“When you talk about systemic risk, it’s worth noting that you can have two different types,” says Braney. “You can have a cat risk, but then there is also an attritional systemic risk, which can be through pricing, so you’ve under-priced for the risk. If the risk involves, then you might think that ‘we haven’t quite priced that right’, and I think we saw that with the ransomware losses in 2019 and 2020 – there was a bit of a market correction rather than a market hardening, where there was a revisiting of the limits being given, the questions being asked, and the understanding from the claims coming out led to an adaption of the underwriting.”
“You have also something like ransomware , which is a systemic risk even though it isn’t quite a cat because it is ongoing, a bit like a pandemic. There is this argument: is a pandemic a cat event or is a pandemic kind of an attritional systemic loss? So when you think about the word systemic, you can look at it in various different ways. At the moment, most people would think about systemic as being a big tail-event cat: probably a big cloud outage or a big ransomware event, potentially even a big data breach.”
“But I think we shouldn’t completely miss out on the other systemic exposures.
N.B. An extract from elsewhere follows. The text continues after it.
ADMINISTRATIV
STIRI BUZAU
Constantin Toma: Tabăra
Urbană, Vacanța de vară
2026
I actually think of regulation here as well because, as we increasingly rely on software, there are going to be a lot of risks that come out of that, and when regulation changes – we’ve seen it with privacy regulation but I’m sure there are going to be other things happening such as artificial intelligence – then that also leads to a different type of systemic risk, so I think we should also broaden our view as to what exactly we mean by systemic risk.”
Gallagher Re’s report suggests that to an extent capital remains constrained for cyber cover, but Braney says she thinks there are signs of improvement:
“We have done a huge amount of work to capacity hunt; it tends to take we find sometimes three years to bring new capacity to market and I think it’s an education and knowledge-sharing piece. As humans we fear the unknown, and people think that cyber is scary and they just don’t want to think about it. It holds people back. But the big capacity providers that are in the market, they have done a huge amount of research into this class of business and into the risk. They really have a plan to deal with it, and right at the top level of these companies cyber is understood and recognised as an opportunity as well as a threat. And I think that, unless you are approaching it in that way, that’s it’s quite challenging to suddenly overnight be alright with cyber.”
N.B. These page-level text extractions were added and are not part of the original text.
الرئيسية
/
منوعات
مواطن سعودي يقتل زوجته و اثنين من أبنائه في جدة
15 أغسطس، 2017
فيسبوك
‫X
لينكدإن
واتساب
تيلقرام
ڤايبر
Surely underwriters are understandably wary because of a lack of data and the fact it’s such a fast-moving environment, though? Braney is not sure so sure.
“I don’t think it’s a lack of data, I think it’s more an issue of how you are harnessing the data,” she says. “That’s a universal issue outside of cyber as well. There are so many data points but can you actually get them into your system and into a format that you understand and actually use?” There are also new tools and new technologies such as outside scanning that can be used to get data, she adds, “which is obviously going to help understanding, so I wouldn’t necessarily say that the market is lacking data”.
“It’s also worth noting that it’s sometimes the failure of a person, not a system. Recently there have been instances, for example, where you have a phishing campaign and you have an IT department giving you access because you asked very nicely. So you have all the procedures and processes in place – you’ve got your firewalls, you’ve got everything- but it’s just a person giving access to another person. We don’t want to overly blame people here, but at the end of the day, despite everything you do perfectly, accidents can still happen, and that’s where the insurance comes in.”
Braney adds that the scale and sophistication of cyber-attacks shouldn’t necessarily make underwriters wary of writing certain risks:
“There’s a give and take, a bit of back and forth: there’s an attack and then you learn from the attack. And it’s never just a one-sided thing. I think a lot of the outside scanning allows you to look at risks in the same way that an attacker would. So we’re using the same tools. And I think that those who are going to be the most vulnerable to attacks are the ones who aren’t thinking about their exposures at all. Obviously, if you have someone trying to target a large corporate then you are going to have to have quite a high level of defence.”